It must be weird being Alan Curtis at the moment. By all accounts the goodest of good eggs, Curtis has been at Swansea since God was a lad, dutifully performing assorted roles on the coaching staff having had three spells there as a player.
“The number of roles I’ve had here is probrably in double figures,” Curtis told the South Wales Post recently. “It’s been just about everything I suppose.”
Everything he has been, but he also appears to be a rather reluctant manager. Curtis admitted a few weeks ago that he never really wanted the top job at the Liberty, and joked that they kept him around because he’s the only one who knows where the kettle is. Despite this, he was given the gig until the end of the season when football’s finest Thomas Turgoose impersonator Garry Monk was given an invitation to ‘Dumpsville – Population: You’, a process that ended up being sticky, to say the least.

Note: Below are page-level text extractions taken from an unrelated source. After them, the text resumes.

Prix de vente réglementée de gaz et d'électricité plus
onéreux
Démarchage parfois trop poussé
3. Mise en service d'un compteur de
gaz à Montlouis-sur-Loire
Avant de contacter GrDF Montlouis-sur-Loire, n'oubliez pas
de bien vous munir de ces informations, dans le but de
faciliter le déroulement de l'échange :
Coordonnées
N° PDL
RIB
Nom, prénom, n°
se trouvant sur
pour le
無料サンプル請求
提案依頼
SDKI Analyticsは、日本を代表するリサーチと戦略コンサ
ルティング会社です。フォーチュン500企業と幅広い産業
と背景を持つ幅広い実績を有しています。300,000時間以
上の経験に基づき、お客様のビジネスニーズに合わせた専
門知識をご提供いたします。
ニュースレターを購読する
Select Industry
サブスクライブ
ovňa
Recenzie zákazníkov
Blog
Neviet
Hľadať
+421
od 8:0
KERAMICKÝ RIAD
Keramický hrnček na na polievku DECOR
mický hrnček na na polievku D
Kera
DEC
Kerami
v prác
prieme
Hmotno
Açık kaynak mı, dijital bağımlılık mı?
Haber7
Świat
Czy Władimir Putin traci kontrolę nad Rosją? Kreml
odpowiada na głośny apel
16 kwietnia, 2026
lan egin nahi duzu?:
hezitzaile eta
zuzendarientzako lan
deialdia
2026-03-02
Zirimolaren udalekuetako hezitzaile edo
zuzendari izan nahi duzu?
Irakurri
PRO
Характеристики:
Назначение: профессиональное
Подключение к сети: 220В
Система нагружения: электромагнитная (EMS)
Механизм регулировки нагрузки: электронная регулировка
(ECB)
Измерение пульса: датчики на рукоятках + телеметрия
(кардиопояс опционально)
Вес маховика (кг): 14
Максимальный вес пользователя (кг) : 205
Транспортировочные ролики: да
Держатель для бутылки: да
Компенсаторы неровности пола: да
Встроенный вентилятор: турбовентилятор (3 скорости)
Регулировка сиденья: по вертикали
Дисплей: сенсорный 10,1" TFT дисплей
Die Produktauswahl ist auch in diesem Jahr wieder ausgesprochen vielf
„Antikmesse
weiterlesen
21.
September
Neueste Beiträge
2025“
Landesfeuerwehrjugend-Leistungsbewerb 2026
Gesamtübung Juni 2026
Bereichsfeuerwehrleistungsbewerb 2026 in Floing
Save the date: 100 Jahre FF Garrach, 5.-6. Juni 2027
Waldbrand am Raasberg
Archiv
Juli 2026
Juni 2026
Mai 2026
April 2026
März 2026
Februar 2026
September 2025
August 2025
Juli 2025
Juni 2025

Chairman Huw Jenkins admitted that they binned Monk without having a new man in mind, and subsequently scrabbled around when looking for one. “Finding a replacement hasn’t been easy,” said Jenkins, which – when you consider that even Aston Villa managed to convince a young(ish) manager with a fine reputation to take over that basket case – makes you wonder exactly what heinous vibes they’re giving off in South Wales.
“We didn’t want to make a short-term decision that would be detrimental to the club long term,” said Jenkins last week, when Curtis was confirmed as their interim boss, news which at least gave the club a modicum of certainty in an uncertain world, and allowed everyone to settle down a bit.
Until, that is, the announcement this week that Francesco Guidolin would be arriving at the Liberty Stadium to work alongside Curtis but not, despite some reports, as joint manager. “You couldn’t have a joint managership. It’s got to be one or the other and I am quite happy for Francesco to have that,” said Curtis, confirming his good eggness, his desire to remain in the background a little and also toe the party line.
The Italian will be head coach, while Curtis remains interim manager, a juggling of titles that sounds a bit like one of those American corporations where they make everyone a vice-president to make them feel important. Or that story about the film ‘Towering Inferno’, in which an argument over billing lead to Steve McQueen’s name being placed first but lower, and Paul Newman second but higher on the poster, so that the former could say he was first-billed, and the latter top.
Even putting aside the joint manager thing, it’s a rather confusing business. Swansea sacked a man while having no earthly idea who his replacement would be, then claimed they could find no replacement so asked the bloke who’s there anyway to do it. Magically a week later they found a replacement, thus making themselves look like bumbling boobs of the first water. It does deliver a kick in the pants to their reputation as one of the more sensible, well-run clubs in the Premier League.
Still, it’s a good job they didn’t go in for the co-managers hoo-ha, because such an idea doesn’t exactly have an outstanding history of success. The most obvious (relatively) recent example is Roy Evans and Gerard Houllier at Liverpool, an experiment that lasted a few months in 1998 until everyone realised it was a terrible idea. “It was the joint management situation which was more of a problem for the players, the staff and the media,” said Houllier when Evans left, in seemingly one of football’s few accurate uses of the term ‘mutual consent’, 12 games into the season. Brad Friedel later claimed that the press conference announcing Houllier’s appointment was the first Evans heard of the arrangement, the poor old boy assuming Houllier would be the club’s technical director. You can understand why that didn’t go spectacularly well.
Bolton tried it with Roy McFarland and Colin Todd in 1995, but 28 games and two wins later McFarland was binned, admitting recently: “There were certain decisions that were difficult to make with two people in charge.” Alan Curbishley’s early days at Charlton were shared with Steve Gritt (a man with a name that sounds like it comes from a Steve Bruce novel), who was there for four relatively mediocre but by no means bad seasons in the early 1990s, before the club decided they’d be better off with just one manager. “I couldn’t do anything about it,” he said in the book ’90 Minute Manager’ written, appropriately enough, by two people. “It was just a change of club policy when Charlton decided to go with one manager out of the two of us…and they chose Curbs.”
Probably the most successful example of this slightly curious arrangement came at Coventry in 1987, when they won the FA Cup under the dual control of John Sillett and George Curtis, appointed at the end of the previous season when they just kept City in the First Division. But even that arrangement didn’t last, as Curtis left in the summer to give Sillett sole charge. There have been other examples, notably Attilio Lombardo and Thomas Brolin at Crystal Palace and Doug Livermore and Ray Clemence at Spurs, but none have lasted particularly long.
That said, the success or otherwise of ‘joint/co-managers’ might be more a semantic issue than anything else. There have been great managerial partnerships in the past, but usually when one of the team has been secure enough in their ego to be called ‘assistant’. And, most of the time when those assistants have gone on to be the top man, they haven’t exactly covered themselves in glory.
The situation at Swansea is still something of a mess, and they doubled down on their gambles by bringing in a man who has only worked outside Italy once (a forgettable season with Monaco), but at least they’ve avoided something really calamitous.